Paramedic Perspective


by: Carole Fawcett (www.wordaffair.com)

George has been a paramedic for 30 years.  There isn’t much he hasn’t seen or experienced, as he worked Vancouver’s infamous east side in the 90’s during the Heroin crisis.   As a result, he shares that his job has made him appreciate his own life.

 George says that “real people with real problems that include mothers, fathers, sons and daughters, brothers and sisters, grandparents, grandchildren from both sides of the tracks are impacted by the opioid crisis.”

In speaking of drug dealers, he states, “….the pharmaceutical distributors at the street level are highly unreliable. (Users are never sure what they are getting) A lot of the drugs that are used are for physical, emotional and psychological pain and they can be mixed with other drugs that are not identified.”
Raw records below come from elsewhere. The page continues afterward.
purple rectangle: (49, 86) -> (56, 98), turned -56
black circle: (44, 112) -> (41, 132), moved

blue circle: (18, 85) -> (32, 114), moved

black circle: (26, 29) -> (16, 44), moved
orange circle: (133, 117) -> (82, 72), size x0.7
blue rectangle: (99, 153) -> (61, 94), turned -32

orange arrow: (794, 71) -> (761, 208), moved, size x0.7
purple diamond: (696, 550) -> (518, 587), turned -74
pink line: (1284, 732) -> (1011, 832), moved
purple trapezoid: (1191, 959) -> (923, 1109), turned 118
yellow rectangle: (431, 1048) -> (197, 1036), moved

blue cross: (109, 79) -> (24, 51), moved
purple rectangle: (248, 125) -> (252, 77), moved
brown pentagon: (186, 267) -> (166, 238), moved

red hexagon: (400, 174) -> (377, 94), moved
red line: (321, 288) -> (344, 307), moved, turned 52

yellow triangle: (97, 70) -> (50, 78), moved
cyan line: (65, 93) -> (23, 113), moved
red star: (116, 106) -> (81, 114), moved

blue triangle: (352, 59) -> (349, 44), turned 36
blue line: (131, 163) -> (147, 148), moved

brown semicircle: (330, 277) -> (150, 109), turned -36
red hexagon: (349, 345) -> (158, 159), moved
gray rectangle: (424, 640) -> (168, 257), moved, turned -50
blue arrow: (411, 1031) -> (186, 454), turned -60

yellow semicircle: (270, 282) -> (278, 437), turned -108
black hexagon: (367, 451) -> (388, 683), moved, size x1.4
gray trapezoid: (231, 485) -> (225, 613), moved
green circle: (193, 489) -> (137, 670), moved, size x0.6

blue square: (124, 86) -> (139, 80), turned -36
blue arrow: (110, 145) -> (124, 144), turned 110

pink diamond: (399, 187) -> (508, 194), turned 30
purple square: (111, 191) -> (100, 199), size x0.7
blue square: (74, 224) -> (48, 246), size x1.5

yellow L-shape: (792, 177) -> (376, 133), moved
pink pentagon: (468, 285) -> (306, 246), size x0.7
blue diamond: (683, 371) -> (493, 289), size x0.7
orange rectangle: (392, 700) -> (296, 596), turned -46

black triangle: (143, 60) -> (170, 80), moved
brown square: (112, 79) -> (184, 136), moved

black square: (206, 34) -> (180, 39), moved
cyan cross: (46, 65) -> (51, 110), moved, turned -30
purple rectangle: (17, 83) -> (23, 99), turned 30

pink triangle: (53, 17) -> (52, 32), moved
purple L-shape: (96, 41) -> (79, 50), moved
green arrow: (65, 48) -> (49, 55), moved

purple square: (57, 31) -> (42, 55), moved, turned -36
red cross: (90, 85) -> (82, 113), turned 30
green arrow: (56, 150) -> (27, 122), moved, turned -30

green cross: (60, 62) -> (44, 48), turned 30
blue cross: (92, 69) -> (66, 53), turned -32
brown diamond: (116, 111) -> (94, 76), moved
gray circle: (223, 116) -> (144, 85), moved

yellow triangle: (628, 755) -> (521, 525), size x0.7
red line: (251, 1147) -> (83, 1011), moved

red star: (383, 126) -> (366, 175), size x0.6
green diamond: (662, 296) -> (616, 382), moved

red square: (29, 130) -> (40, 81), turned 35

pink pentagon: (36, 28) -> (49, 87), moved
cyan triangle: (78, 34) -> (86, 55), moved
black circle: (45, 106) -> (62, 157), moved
It was in the 1800’s that opium derivatives became widely used as pain relievers.  This includes heroin which was used for medical use before Physicians understood that it was addictive.

The BC Emergency Health Services statistics show that paramedics responded to 23,662 overdose/poisoning calls in 2018.  285 of those calls were in Vernon and 928 were in Kelowna.

George and his co-workers use Narcan to treat people who overdose on opioids regularly in their job.  George shares that “….paramedics rely on airway management and ventilation skills to deliver oxygen.  During the early stages, resuscitation from opioid overdoses, narcotics such as Fentanyl depress the respiratory center of the brain causing victims to stop breathing. Once this is managed, the antagonist drug Naloxone (Narcan) can be administered to compete with narcotics at the opiate receptor sites of the brain. As the effects of Narcan last between 45 to 90 minutes, overdose victims are at risk of suffering from the Narcotics still in their system, as it can last from 4 to 8 hours. Narcan provides an almost immediate fix, but is only a short term solution and the victim is likely to suffer sudden withdrawal thereby suffering the pain they were self-medicating for. They are now more motivated than ever to get the next fix. Such is the perpetual cycle of addiction.”

Overdosing is not a criminal act.  The patient is free to get up and leave after being resuscitated, and many do – going in search of their next fix. 

George believes that we can offer help and assistance to those who are addicted and want the help and also acknowledges that there will always be a small percentage of drug users who do not want help. 

He states, “at what point do we value the health and safety of the community above the rights and freedoms of the individual?”  He believes that we have to “make sure people are safe and have the necessities to survive, but that there has to be some accountability and rules for it to work.”

As a paramedic, George believes that safe injection sites are “a step in the right direction.”  He says that drug users frequently share needles and this is how diseases such as HIV, Hepatitis B and C can be spread.   A lot of drug users don’t realize that other shared tools, such as spoons, cotton filters and even water can spread disease as well.  Safe Injection Sites could lessen this and have trained professionals on hand to treat any adverse drug reaction.